Whenever my wife and I go to the movies she already knows I will make us stay to watch the end credits (it is never a big argument, because she is in film as well and likes to watch them, too) – I look for sound mixers, boom ops, dialogue editors, re-recording mixers, foley artists, everyone that is responsible for the soundscape of a project.

The first woman I ever came across [in credits] in sound for film was Karol Urban, CAS, MPSE and the list just grew from there.

Every woman in sound inspires me, not just in film, but the FOH engineers, the ones in broadcasting, because there are so few of us around – so knowing each other and becoming familiar with each others’ work is important to me. That being said, I will get in line to watch anything Ava DuVernay directs.

5. What are your favorite films by women directors that you have watched recently?

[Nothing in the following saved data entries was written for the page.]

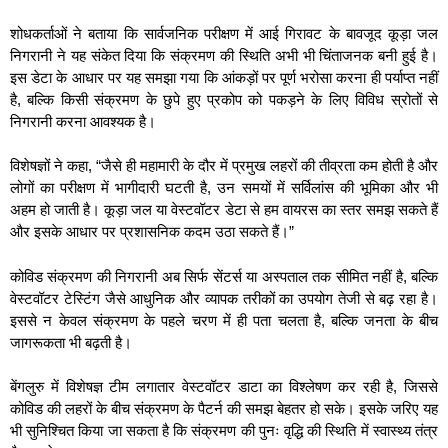
शोधकर्ताओं ने बताया कि सार्वजनिक परीक्षण में आई गिरावट के बावजूद कूड़ा जल
निगरानी ने यह संकेत दिया कि संक्रमण की स्थिति अभी भी चिंताजनक बनी हुई है।
इस डेटा के आधार पर यह समझा गया कि आंकड़ों पर पूर्ण भरोसा करना ही पर्याप्त नहीं
है, बल्कि किसी संक्रमण के छुपे हुए प्रकोप को पकड़ने के लिए विविध स्रोतों से
निगरानी करना आवश्यक है।
विशेषज्ञों ने कहा, “जैसे ही महामारी के दौर में प्रमुख लहरों की तीव्रता कम होती है और
लोगों का परीक्षण में भागीदारी घटती है, उन समयों में सर्विलांस की भूमिका और भी
अहम हो जाती है। कूड़ा जल या वेस्टवॉटर डेटा से हम वायरस का स्तर समझ सकते हैं
और इसके आधार पर प्रशासनिक कदम उठा सकते हैं।”
कोविड संक्रमण की निगरानी अब सिर्फ सेंटर्स या अस्पताल तक सीमित नहीं है, बल्कि
वेस्टवॉटर टेस्टिंग जैसे आधुनिक और व्यापक तरीकों का उपयोग तेजी से बढ़ रहा है।
इससे न केवल संक्रमण के पहले चरण में ही पता चलता है, बल्कि जनता के बीच
जागरूकता भी बढ़ती है।
बेंगलुरु में विशेषज्ञ टीम लगातार वेस्टवॉटर डाटा का विश्लेषण कर रही है, जिससे
कोविड की लहरों के बीच संक्रमण के पैटर्न की समझ बेहतर हो सके। इसके जरिए यह
भी सुनिश्चित किया जा सकता है कि संक्रमण की पुनः वृद्धि की स्थिति में स्वास्थ्य तंत्र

There are so many! So many different genres and so many I love for different reasons… But here are some features, not in any particular order: Booksmart by Olivia Wilde; The Farewell by Lulu Wang; Little Women by Greta Gerwig; The Nightingale by Jennifer Kent; The Rider by Chloe Zhao; Shiva Baby by Emma Seligman, Really Love by Angel Kristi Williams… And if you let me, I’ll continue forever, especially if I add shorts to the list.

6. What can we do to watch / support your work?

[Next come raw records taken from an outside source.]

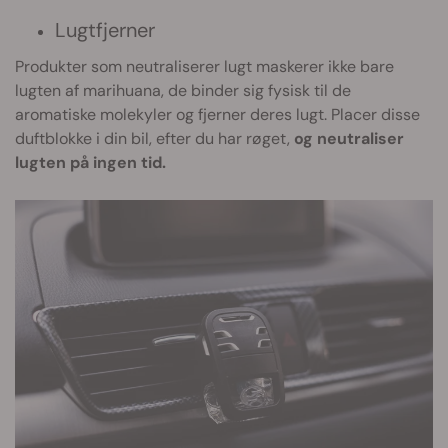
Lugtfjerner
Produkter som neutraliserer lugt maskerer ikke bare
lugten af marihuana, de binder sig fysisk til de
aromatiske molekyler og fjerner deres lugt. Placer disse
duftblokke i din bil, efter du har røget,
og neutraliser
lugten på ingen tid.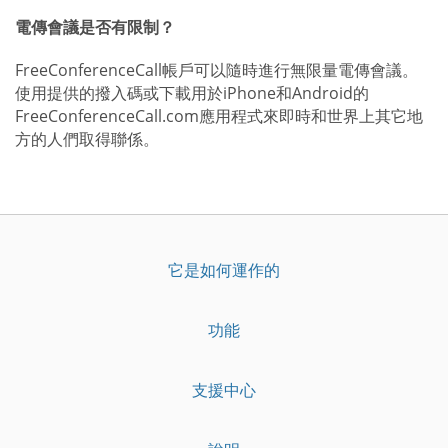
電傳會議是否有限制？
FreeConferenceCall帳戶可以隨時進行無限量電傳會議。
使用提供的撥入碼或下載用於iPhone和Android的
FreeConferenceCall.com應用程式來即時和世界上其它地
方的人們取得聯係。
它是如何運作的
功能
支援中心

It depends on the type of work! There are a couple of things I have worked on that are on Netflix and BET, some have broadcasted locally and nationally, some went straight to social media, while others don’t even get back to me. But I have a website, www.camilagomide.com, and I am also part of a collective of female filmmakers called Boob Sweat. You might be able to see some older work there, but if you have a project in the making and just want to connect, you can find me on social media – I love meeting new people. It is very easy to find me because I have a long last name and I use all of them.